Только в 1904 году, выступив в партии Демона, Шаляпин показал нечто новое. Три года, проведенные в Частной опере, были беспрерывным движением артиста. Какое-то время в Большом театре Шаляпин существовал на художественный капитал, нажитый в Частной опере. Существует очень обстоятельная рецензия на этот спектакль. Автор ее, человек весьма компетентный, — Ю. Энгель>[96]. В рецензии рассказывается то, что мы уже хорошо знаем: как от безвестности на императорской сцене Шаляпин перешел к успеху в Частной опере, как он перешел опять на императорскую сцену, где «слава г. Шаляпина возросла до небывалых размеров, но… рост ее стал опережать самого артиста. И это понятно. Г. Шаляпину в Большом театре долгое время приходилось ограничиваться „повторением задов“, то есть повторением тех партий, которые уже созданы были им в Частной опере». «Для развития творческого дарования необходимо прежде всего творить, но для таких „упражнений в творчестве“ Большой театр предоставляет мало простору (несравненно меньше, чем частная сцена) уже по одной малоподвижности своего репертуара». «Большой театр давит своей косностью. Понятие творчества предполагает прежде всего нечто новое, самостоятельное, смелое; но могут ли все эти прилагательные рассчитывать на сознательное и деятельное сочувствие со стороны учреждения, по необходимости рутинного, в котором решение важнейших художественных вопросов в конце концов зависит от лиц, далеких от искусства и его истинных интересов».

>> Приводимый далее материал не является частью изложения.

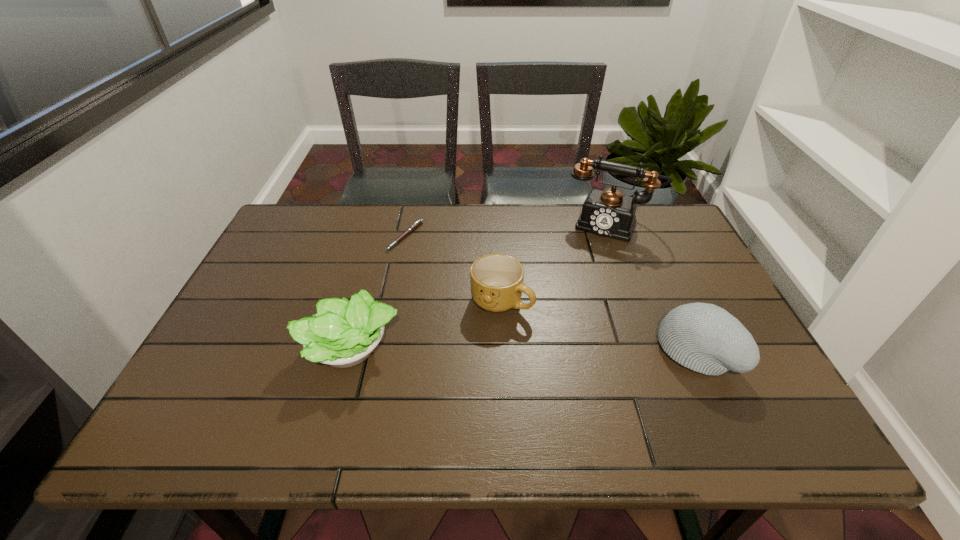 Find the location of a particular element. object that can be found as the third closest to the third object from left to right is located at coordinates (609, 213).

You are a GUI agent. You are given a task and a screenshot of the screen. Output one action in this format:
    pyautogui.click(x=<x>, y=<y>)
    Task: Click on the object that stands as the second closest to the mug
    The width and height of the screenshot is (960, 540).
    Given the screenshot: What is the action you would take?
    pyautogui.click(x=419, y=222) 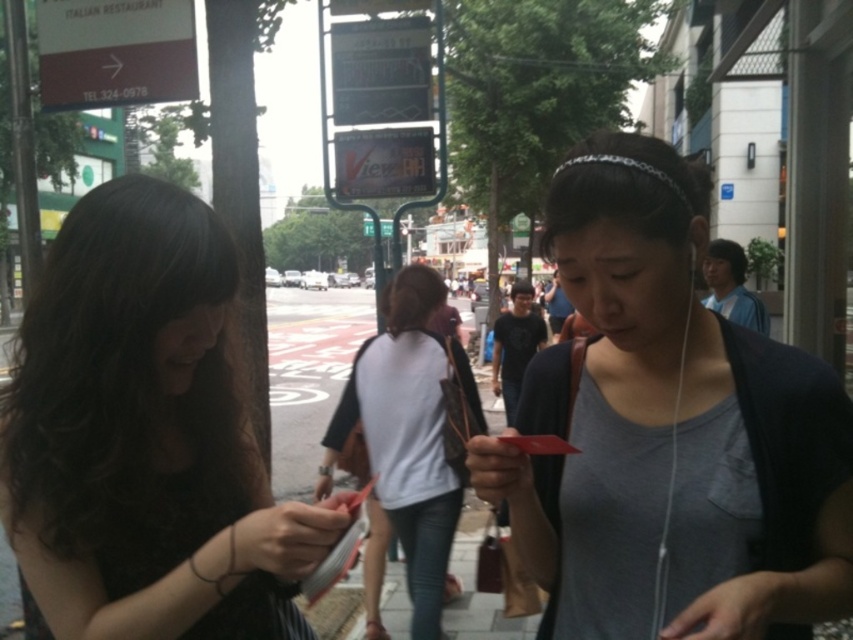 Which of these two, gray matte tank top at center or white cotton shirt at center, stands shorter?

Переходя далее к детальному анализу исполнения партии Демона, рецензент рассказывает, как были смущены меломаны тем, что «бас намеревается петь баритональную партию — ведь это искажение оперы». Но Шаляпин уже твердо знал, что опера — это не только пение, опера — вид искусства синтетический, и он победил.
«Невозможно перечислить все сцены, где артист был неподражаем или просто хорош, — пришлось бы от ноты до ноты выписать всю партию Демона», — пишет Энгель.
Из этой рецензии мы узнаем, что замечательно исполняла партию Тамары «г-жа Салина» — та самая Наденька, а теперь, конечно, Надежда Васильевна Салина, которую за двадцать лет до того Савва Иванович вытащил из консерватории и которая первые шаги своего артистического пути сделала на сцене Мамонтовской оперы. Ее тогда, помнится, не щадили критики, обвиняли устроителей оперы в том, что туда набирают безголосых артистов. А вот сейчас она поет на сцене Большого театра такую ответственную партию.
«Декорации г. Коровина явились для Москвы новинкой и, надо сказать, очень интересной».
Здесь критик ошибается — не для Москвы новинка декорации Коровина, а для казенной сцены. Москва увидела их еще в 1885 году.
Вот как заполонила императорскую сцену эстетика «дилетантского» предприятия Мамонтова.
Только, к сожалению, не навсегда. Великая традиция рутины всосала в себя, как болото, все новое, и со временем опять восторжествовал на сцене унылый «профессионализм».
Еще один аспект жизни Мамонтова в эту пору: судьба дома на Садовой-Спасской.
Вскоре после его ареста все имущество было опечатано. Полтора года спустя корреспондент одной из газет добился разрешения пройти внутрь дома. Картина, представшая перед ним, была ужасающей>[97]. «Ледяным погребом веет на входящего в просторный вестибюль злополучного здания, гулко раздаются шаги под заиндевевшими сводами, и невольная робость, точно в присутствии покойника, охватывает душу». Судебные органы, в обязанность которых входило опечатать, — опечатали. Следить за состоянием художественных ценностей не входило ни в чьи обязанности. От мороза потрескались лепные потолки, гипсовые слепки античных статуй. Куски штукатурки и гипса валялись на лестнице. Растрескалась мебель, привезенная из Италии, куски инкрустации, которой была покрыта крышка рояля, высыпались. Заиндевели полотна, и из-под слоя инея еле видны были картины Васнецова, Серова, Поленова, Репина, Коровина, Врубеля. Ноги мраморного Христа опутаны веревкой, а на веревке — сургучная печать. Печати на других статуях, на бронзе, на картинах, на мебели. Толстый слой пыли на врубелевских каминах, сквозь этот слой и не заметна их красота. Журналист даже не говорит о них в своей очень пространной корреспонденции. Зато замечает он такой курьез: в спальне на столе запонки и пенсне — опечатаны; «это тоже движимость, обеспечивающая многомиллионный иск», — иронически замечает он.